Disadvantages of YTTW Flexible Fireproof Cable
1. YTTW cable utilizes a copper sheath, which significantly increases production costs due to the increased copper usage.
2. Cables with larger cross-sections are still relatively rigid and lack flexibility, so larger cross-sections (greater than 630mm²) cannot be produced yet and cannot meet the high current requirements of the system. Furthermore, the copper sheath of cables with larger cross-sections is prone to cracking, as will be explained later.
3. According to the testing requirements specified by the British Metro, during testing, YTTW cable samples were subjected to two stages of combustion and spray testing. When bent 180° at the impact point, the copper sheath of the inorganic mineral insulated cable (YTTW) cracked along the weld at the bend. The crack was over 10 cm long, and the mica tape was visible, having been burned into a black powder. Subsequent impact testing was continued at the bend point, with impacts occurring every 30 seconds for 15 minutes. The crack in the YTTW copper sheath at the bend was even larger, and the mica at the crack had significantly fallen off. The insulation test showed 0 MΩ. After the impact, the sample was immersed in water and a voltage of 750V was applied. The YTTW sample failed the test due to cracks on the sheath surface and a short circuit.
Observations of the samples during the test and the final test results indicate that, under conditions of sustained high-temperature combustion, the mica, which provides insulation and fire resistance, in inorganic mineral insulated cables (i.e., flexible fire-resistant cables), will shed as powder, and the glass fiber cloth will become hard and brittle. Due to its structural characteristics, there are considerable gaps between the sheath and the insulation layer, providing space for the shed mica powder, making it very easy for external impact to cause an electrical short circuit. Furthermore, the insulation layer of this type of cable lacks the dense aluminum sheath of BTLY cables, resulting in poor explosion-proof performance. Combustible gases, gasoline, and steam can spread through the gaps between the cable sheath and the insulation layer to connected electrical equipment or other areas requiring explosion-proof protection. Therefore, caution should be exercised when selecting this cable for use in critical locations, such as fire protection systems.
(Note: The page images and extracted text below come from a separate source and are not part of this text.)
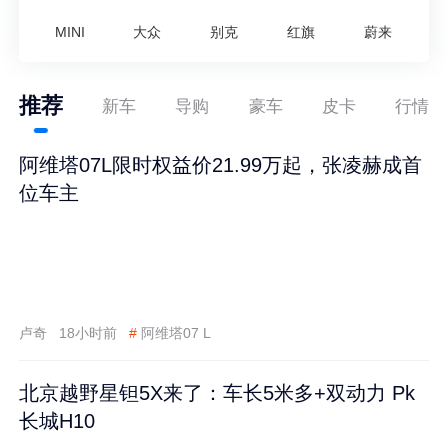
MINI
大众
别克
红旗
蔚来
推荐
新车
导购
豪车
皮卡
行情
阿维塔07L限时权益价21.99万起，张凌赫成首
位车主
卢奇
18小时前
#
阿维塔07 L
北京越野星钽5X来了：车长5米多+双动力 Pk
长城H10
4. According to cable withstand voltage test regulations, the voltage should not break down when increased to 2500V at a rate of 150V/s for 15 minutes. However, some YTTW cables broke down when the voltage was increased to 1300V. Three hours later, when the voltage was reapplied and increased to 2000V, the cables broke down again. This test demonstrates that after a breakdown, YTTW cables cannot recover their electrical performance and must be scrapped.